- **Task to complete**: Please go over the material below and count each line with the string "Airport", giving only the total.

Input material below:

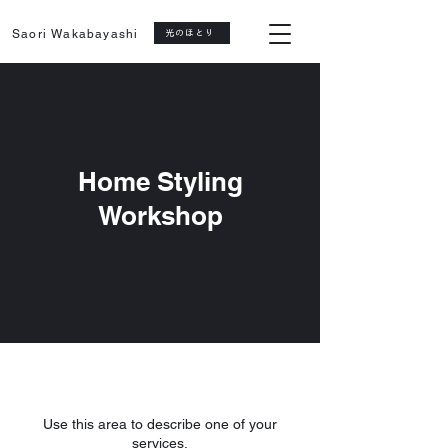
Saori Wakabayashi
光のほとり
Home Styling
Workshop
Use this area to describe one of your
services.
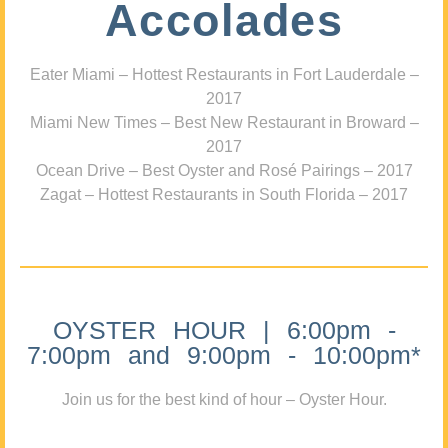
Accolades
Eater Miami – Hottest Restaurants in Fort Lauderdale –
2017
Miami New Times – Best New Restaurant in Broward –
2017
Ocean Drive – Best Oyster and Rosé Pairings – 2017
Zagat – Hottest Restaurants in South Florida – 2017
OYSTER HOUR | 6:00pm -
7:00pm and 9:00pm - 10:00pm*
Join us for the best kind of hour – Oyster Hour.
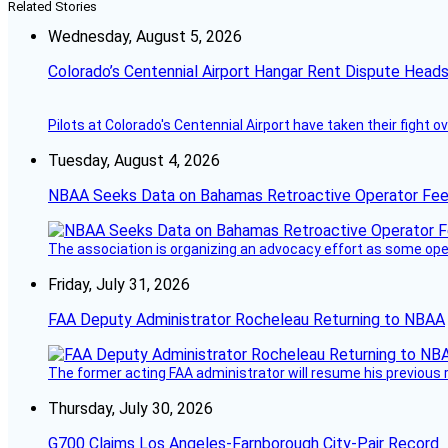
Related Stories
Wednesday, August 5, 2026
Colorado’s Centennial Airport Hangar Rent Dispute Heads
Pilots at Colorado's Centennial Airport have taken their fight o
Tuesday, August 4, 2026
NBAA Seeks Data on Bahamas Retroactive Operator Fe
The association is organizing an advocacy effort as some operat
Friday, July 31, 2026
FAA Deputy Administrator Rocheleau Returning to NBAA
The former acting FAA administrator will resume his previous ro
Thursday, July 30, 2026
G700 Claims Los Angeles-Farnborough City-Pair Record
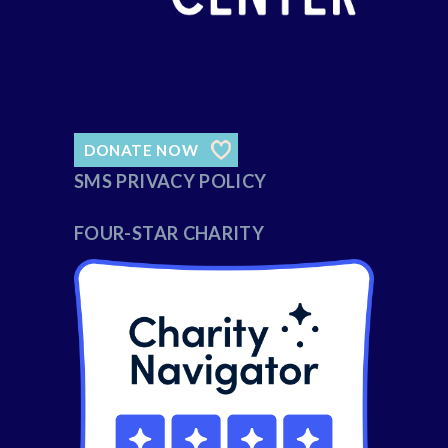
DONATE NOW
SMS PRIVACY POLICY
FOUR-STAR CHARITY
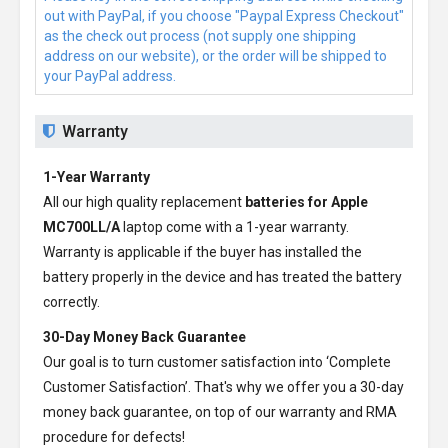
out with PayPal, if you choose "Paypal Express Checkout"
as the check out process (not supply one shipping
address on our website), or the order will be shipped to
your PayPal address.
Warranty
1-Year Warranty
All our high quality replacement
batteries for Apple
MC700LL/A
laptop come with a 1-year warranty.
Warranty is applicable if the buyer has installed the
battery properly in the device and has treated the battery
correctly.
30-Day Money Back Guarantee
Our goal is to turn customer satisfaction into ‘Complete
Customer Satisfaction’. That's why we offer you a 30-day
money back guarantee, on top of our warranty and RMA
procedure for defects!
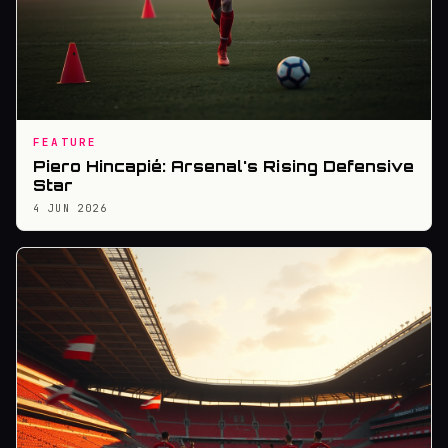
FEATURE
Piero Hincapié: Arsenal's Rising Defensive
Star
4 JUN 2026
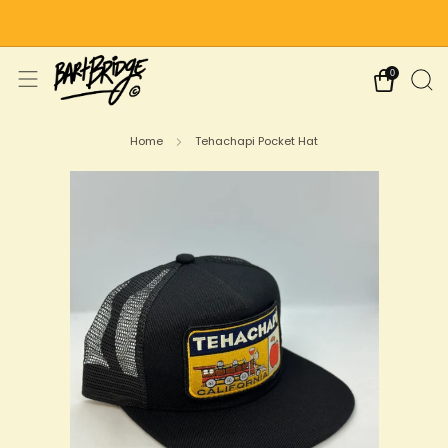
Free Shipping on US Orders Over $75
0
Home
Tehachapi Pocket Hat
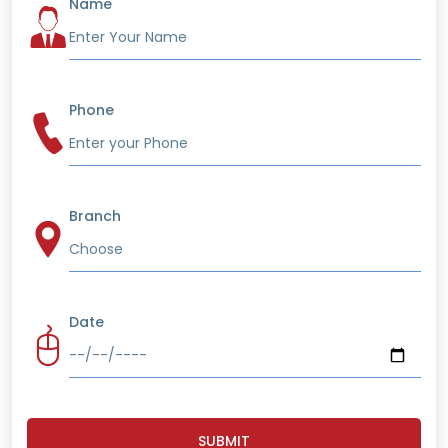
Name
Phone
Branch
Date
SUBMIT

End of Input material.

- **Reply to the exercise**: 2